[The task] Retype, word for word, each line between the lines holding "D: Die Donau (124, 154)" and "1-855-5-COTTMAN (384, 1076)", inclusive, and leave the rest of the data alone.
★ ★ ★ ★ ★ ★ ★
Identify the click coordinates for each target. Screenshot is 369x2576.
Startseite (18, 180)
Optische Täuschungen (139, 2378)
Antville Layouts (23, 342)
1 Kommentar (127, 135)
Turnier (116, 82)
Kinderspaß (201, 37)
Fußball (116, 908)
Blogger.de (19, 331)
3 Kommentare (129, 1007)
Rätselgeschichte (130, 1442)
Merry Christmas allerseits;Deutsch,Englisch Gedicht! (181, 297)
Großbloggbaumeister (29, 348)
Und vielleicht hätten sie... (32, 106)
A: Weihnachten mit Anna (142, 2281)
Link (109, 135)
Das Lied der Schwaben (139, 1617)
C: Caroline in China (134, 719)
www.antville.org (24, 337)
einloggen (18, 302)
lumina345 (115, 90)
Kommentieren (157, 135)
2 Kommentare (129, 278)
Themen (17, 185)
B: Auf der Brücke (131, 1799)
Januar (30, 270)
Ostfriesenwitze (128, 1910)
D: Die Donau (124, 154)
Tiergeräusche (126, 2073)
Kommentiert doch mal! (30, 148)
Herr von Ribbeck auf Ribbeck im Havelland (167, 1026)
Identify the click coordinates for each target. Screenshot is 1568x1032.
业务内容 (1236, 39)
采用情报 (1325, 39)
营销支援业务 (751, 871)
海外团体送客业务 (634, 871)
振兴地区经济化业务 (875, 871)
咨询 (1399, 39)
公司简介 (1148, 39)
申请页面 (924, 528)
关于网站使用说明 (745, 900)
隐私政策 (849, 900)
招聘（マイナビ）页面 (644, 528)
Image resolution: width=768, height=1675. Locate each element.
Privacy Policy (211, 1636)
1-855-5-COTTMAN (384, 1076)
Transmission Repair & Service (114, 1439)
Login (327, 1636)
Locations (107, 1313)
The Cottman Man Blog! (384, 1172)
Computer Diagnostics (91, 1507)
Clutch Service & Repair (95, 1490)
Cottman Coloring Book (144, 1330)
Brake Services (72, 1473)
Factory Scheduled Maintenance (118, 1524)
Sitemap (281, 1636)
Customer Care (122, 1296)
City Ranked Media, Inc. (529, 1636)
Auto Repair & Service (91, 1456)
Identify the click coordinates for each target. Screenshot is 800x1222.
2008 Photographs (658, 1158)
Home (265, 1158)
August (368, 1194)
★ ★ ★ ★ ★ ★ ★
[Exercise solution]
D: Die Donau (124, 154)
Tiergeräusche (126, 2073)
Kommentiert doch mal! (30, 148)
Herr von Ribbeck auf Ribbeck im Havelland (167, 1026)
Identify the click coordinates for each target. Screenshot is 1568x1032.
业务内容 (1236, 39)
采用情报 (1325, 39)
营销支援业务 (751, 871)
海外团体送客业务 (634, 871)
振兴地区经济化业务 (875, 871)
咨询 (1399, 39)
公司简介 (1148, 39)
申请页面 (924, 528)
关于网站使用说明 (745, 900)
隐私政策 (849, 900)
招聘（マイナビ）页面 (644, 528)
Image resolution: width=768, height=1675. Locate each element.
Privacy Policy (211, 1636)
1-855-5-COTTMAN (384, 1076)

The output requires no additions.